CoSMo.pytorch
Official Implementation of CoSMo: Content-Style Modulation for Image Retrieval with Text Feedback, Seungmin Lee*, Dongwan Kim*, Bohyung Han. *(denotes equal contribution)
Presented at CVPR2021
Paper | Poster | 5 min Video
⚙️
Setup
Python: python3.7
📦
Install required packages
Install torch and torchvision via following command (CUDA10)
pip install torch==1.2.0 torchvision==0.4.0 -f https://download.pytorch.org/whl/torch_stable.html
Install other packages
pip install -r requirements.txt
📂
Dataset
Download the FashionIQ dataset by following the instructions on this link.
We have set the default path for FashionIQ datasets in data/fashionIQ.py as _DEFAULT_FASHION_IQ_DATASET_ROOT = '/data/image_retrieval/fashionIQ'
. You can change this path to wherever you plan on storing the dataset.
📚
Vocabulary file
Open up a python console and run the following lines to download NLTK punkt:
import nltk
nltk.download('punkt')
Then, open up a Jupyter notebook and run jupyter_files/how_to_create_fashion_iq_vocab.ipynb.
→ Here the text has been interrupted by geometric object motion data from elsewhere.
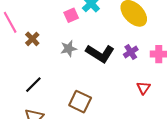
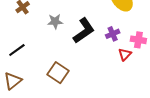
black L-shape: (100, 53) -> (84, 31), turned -76
red triangle: (143, 88) -> (125, 54), moved

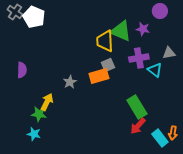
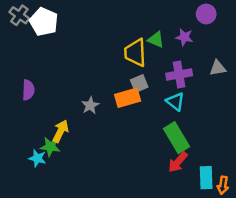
green triangle: (121, 31) -> (156, 40), size x0.6
cyan triangle: (155, 70) -> (175, 102), moved
orange arrow: (173, 133) -> (223, 185), moved
cyan star: (34, 134) -> (37, 158), moved
cyan rectangle: (160, 138) -> (206, 178), turned 36

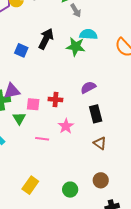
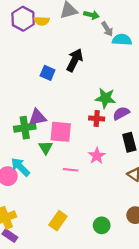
cyan semicircle: (88, 34) -> (122, 40), moved
green star: (76, 47) -> (105, 98), moved
red cross: (55, 99) -> (97, 118), moved
pink square: (33, 104) -> (61, 132), size x1.5

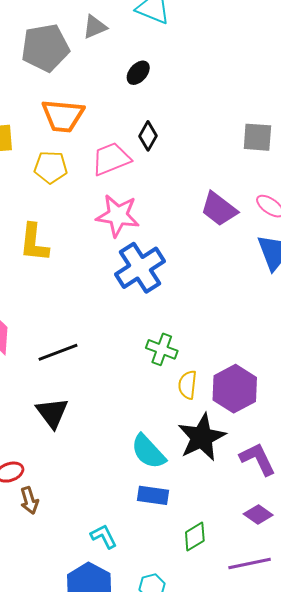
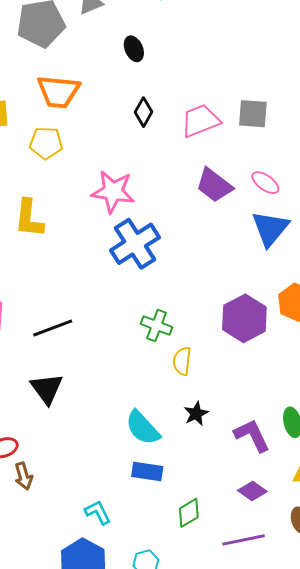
black ellipse: (138, 73) -> (134, 49), turned -65
pink trapezoid: (111, 159) -> (200, 121), moved
purple hexagon: (235, 389) -> (244, 318), moved
black star: (202, 437) -> (196, 414), size x0.5

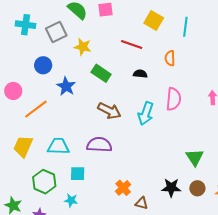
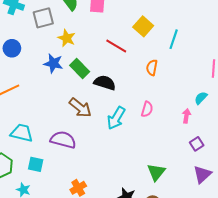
blue circle: (43, 65) -> (12, 48), moved
black semicircle: (140, 74) -> (105, 83), moved, size x1.5
blue star: (66, 86) -> (53, 63), moved, turned -30
pink semicircle: (174, 99) -> (147, 109), size x0.7

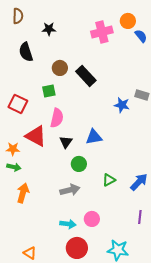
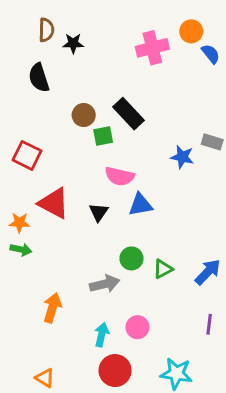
brown semicircle: (18, 16) -> (46, 30), moved
brown circle: (60, 68) -> (84, 115), moved
green square: (49, 91) -> (103, 136), moved
pink semicircle: (57, 118) -> (120, 176), moved, turned 90
green circle: (79, 164) -> (131, 258), moved
orange arrow: (23, 193) -> (52, 308), moved
cyan arrow: (68, 224) -> (102, 335), turned -84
As with the dataset, the default path is set in data/fashionIQ.py.
We have provided a vocab file in jupyter_files/fashion_iq_vocab.pkl
.
📈
Weights & Biases
We use Weights and Biases to log our experiments.
If you already have a Weights & Biases account, head over to configs/FashionIQ_trans_g2_res50_config.json
and fill out your wandb_account_name
. You can also change the default at options/command_line.py
.
If you do not have a Weights & Biases account, you can either create one or change the code and logging functions to your liking.
🏃♂️
Run
You can run the code by the following command:
python main.py --config_path=configs/FashionIQ_trans_g2_res50_config.json --experiment_description=test_cosmo_fashionIQDress --device_idx=0,1,2,3
Note that you do not need to assign --device_idx
if you have already specified CUDA_VISIBLE_DEVICES=0,1,2,3
in your terminal.
We run on 4 12GB GPUs, and the main gpu gpu:0
uses around 4GB of VRAM.
⚠️
Notes on Evaluation
In our paper, we mentioned that we use a slightly different evaluation method than the original FashionIQ dataset. This was done to match the evaluation method used by VAL.
By default, this code uses the proper evaluation method (as intended by the creators of the dataset). The results for this is shown in our supplementary materials. If you'd like to use the same evaluation method as our main paper (and VAL), head over to data/fashionIQ.py and uncomment the commented section.
📜
Citation
If you use our code, please cite our work:
@InProceedings{CoSMo2021_CVPR,
author = {Lee, Seungmin and Kim, Dongwan and Han, Bohyung},
title = {CoSMo: Content-Style Modulation for Image Retrieval With Text Feedback},
booktitle = {Proceedings of the IEEE/CVF Conference on Computer Vision and Pattern Recognition (CVPR)},
month = {June},
year = {2021},
pages = {802-812}
}